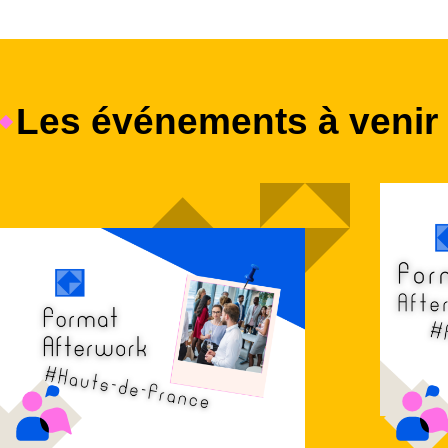
Les événements à venir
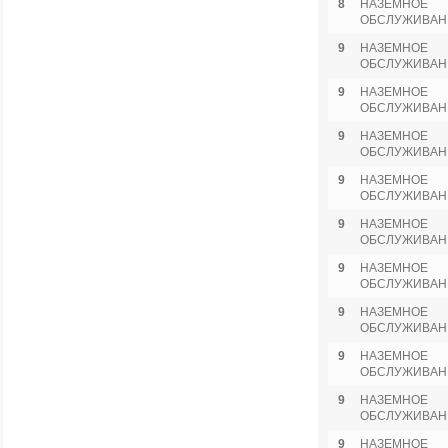
8
НАЗЕМНОЕ
ОБСЛУЖИВАН
9
НАЗЕМНОЕ
ОБСЛУЖИВАН
9
НАЗЕМНОЕ
ОБСЛУЖИВАН
9
НАЗЕМНОЕ
ОБСЛУЖИВАН
9
НАЗЕМНОЕ
ОБСЛУЖИВАН
9
НАЗЕМНОЕ
ОБСЛУЖИВАН
9
НАЗЕМНОЕ
ОБСЛУЖИВАН
9
НАЗЕМНОЕ
ОБСЛУЖИВАН
9
НАЗЕМНОЕ
ОБСЛУЖИВАН
9
НАЗЕМНОЕ
ОБСЛУЖИВАН
9
НАЗЕМНОЕ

################

:: Your instructions ::
Write everything in the records out exactly, apart from the pictures.

:: Written solution ::
Les événements à venir
8
НАЗЕМНОЕ
ОБСЛУЖИВАН
9
НАЗЕМНОЕ
ОБСЛУЖИВАН
9
НАЗЕМНОЕ
ОБСЛУЖИВАН
9
НАЗЕМНОЕ
ОБСЛУЖИВАН
9
НАЗЕМНОЕ
ОБСЛУЖИВАН
9
НАЗЕМНОЕ
ОБСЛУЖИВАН
9
НАЗЕМНОЕ
ОБСЛУЖИВАН
9
НАЗЕМНОЕ
ОБСЛУЖИВАН
9
НАЗЕМНОЕ
ОБСЛУЖИВАН
9
НАЗЕМНОЕ
ОБСЛУЖИВАН
9
НАЗЕМНОЕ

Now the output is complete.